Les feux d’une extrême violence qui font rage actuellement sur la côte ouest des États-Unis sont appelés wildfires. Des feux désignés comme sauvages donc, malgré leur nature anthropique, parce que destructeurs, paroxystiques et violents. Par le passé, c’est un autre sens du mot qui prévalait et les feux sauvages l’étaient parce que naturels.
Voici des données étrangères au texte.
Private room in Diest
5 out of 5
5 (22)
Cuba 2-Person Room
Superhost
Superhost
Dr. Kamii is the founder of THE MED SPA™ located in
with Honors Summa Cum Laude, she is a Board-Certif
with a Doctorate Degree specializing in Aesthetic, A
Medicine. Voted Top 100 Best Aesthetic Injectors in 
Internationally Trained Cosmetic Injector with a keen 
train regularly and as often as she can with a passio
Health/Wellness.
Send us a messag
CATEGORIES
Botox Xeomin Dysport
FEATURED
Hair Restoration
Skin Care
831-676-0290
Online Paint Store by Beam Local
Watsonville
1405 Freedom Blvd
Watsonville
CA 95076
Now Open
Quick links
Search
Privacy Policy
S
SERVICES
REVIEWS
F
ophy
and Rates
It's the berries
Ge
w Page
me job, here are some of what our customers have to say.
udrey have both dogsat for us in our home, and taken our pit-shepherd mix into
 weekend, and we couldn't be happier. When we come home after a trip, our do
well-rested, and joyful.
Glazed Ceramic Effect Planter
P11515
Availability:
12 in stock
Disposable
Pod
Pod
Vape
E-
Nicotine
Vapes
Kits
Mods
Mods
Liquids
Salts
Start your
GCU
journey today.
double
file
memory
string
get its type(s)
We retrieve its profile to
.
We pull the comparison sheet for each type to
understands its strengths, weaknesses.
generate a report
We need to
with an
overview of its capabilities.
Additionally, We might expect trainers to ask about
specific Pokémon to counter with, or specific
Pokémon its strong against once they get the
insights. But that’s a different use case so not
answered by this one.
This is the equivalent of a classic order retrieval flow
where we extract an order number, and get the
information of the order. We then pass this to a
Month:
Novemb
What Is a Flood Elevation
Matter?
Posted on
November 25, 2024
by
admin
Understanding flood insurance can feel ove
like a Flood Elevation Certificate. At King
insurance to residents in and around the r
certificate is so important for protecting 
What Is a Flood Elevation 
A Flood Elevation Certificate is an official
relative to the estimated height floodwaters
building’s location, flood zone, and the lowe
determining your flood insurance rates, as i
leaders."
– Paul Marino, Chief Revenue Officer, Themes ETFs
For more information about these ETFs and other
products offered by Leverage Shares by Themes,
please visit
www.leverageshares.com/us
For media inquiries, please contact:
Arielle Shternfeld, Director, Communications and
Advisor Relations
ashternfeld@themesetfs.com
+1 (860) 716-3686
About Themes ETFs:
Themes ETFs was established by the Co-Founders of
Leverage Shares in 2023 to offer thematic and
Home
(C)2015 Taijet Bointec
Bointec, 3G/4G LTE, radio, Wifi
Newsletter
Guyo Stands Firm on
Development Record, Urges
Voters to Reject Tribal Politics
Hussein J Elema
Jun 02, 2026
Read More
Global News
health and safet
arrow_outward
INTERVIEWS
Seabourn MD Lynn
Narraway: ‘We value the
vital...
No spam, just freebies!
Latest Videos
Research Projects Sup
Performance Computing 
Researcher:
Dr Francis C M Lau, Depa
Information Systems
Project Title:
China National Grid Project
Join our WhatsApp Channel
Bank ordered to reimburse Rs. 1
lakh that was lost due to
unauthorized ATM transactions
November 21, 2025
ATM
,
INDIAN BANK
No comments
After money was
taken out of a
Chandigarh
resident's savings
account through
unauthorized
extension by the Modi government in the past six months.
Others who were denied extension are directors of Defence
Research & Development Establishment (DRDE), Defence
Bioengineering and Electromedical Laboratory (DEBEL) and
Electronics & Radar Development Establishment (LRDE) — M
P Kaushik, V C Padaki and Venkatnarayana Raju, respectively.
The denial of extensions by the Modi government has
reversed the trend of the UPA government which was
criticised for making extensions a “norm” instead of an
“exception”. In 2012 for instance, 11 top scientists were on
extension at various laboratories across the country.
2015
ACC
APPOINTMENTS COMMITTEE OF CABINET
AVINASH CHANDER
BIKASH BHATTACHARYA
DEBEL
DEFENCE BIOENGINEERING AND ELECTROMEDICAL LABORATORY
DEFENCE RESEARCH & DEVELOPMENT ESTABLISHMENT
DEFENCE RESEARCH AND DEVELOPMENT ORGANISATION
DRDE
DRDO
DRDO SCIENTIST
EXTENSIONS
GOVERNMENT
Cet affrontement entre les deux aspects du sauvage pose aujourd’hui des questions très politiques.

Quoi de plus sauvage qu’un feu de forêt ? À deux titres : il ensemence la terre et régénère le paysage, mais il sème la destruction et apporte la mort[1]. Habituellement, les feux passent de manière raisonnable, ponctuellement, saisonnièrement. Ils font « partie » de la nature. Certes, ils en modifient l’aspect, mais contribuent aux cycles de la forêt. Ils sont donc sauvages au sens où ils sont « naturels ». L’équivalent anglais serait la wilderness : c’est la nature coupée des activités humaines, non transformée par elles, qui sert à la fois de modèle, d’explication générale, parfois de paradis plus ou moins perdu.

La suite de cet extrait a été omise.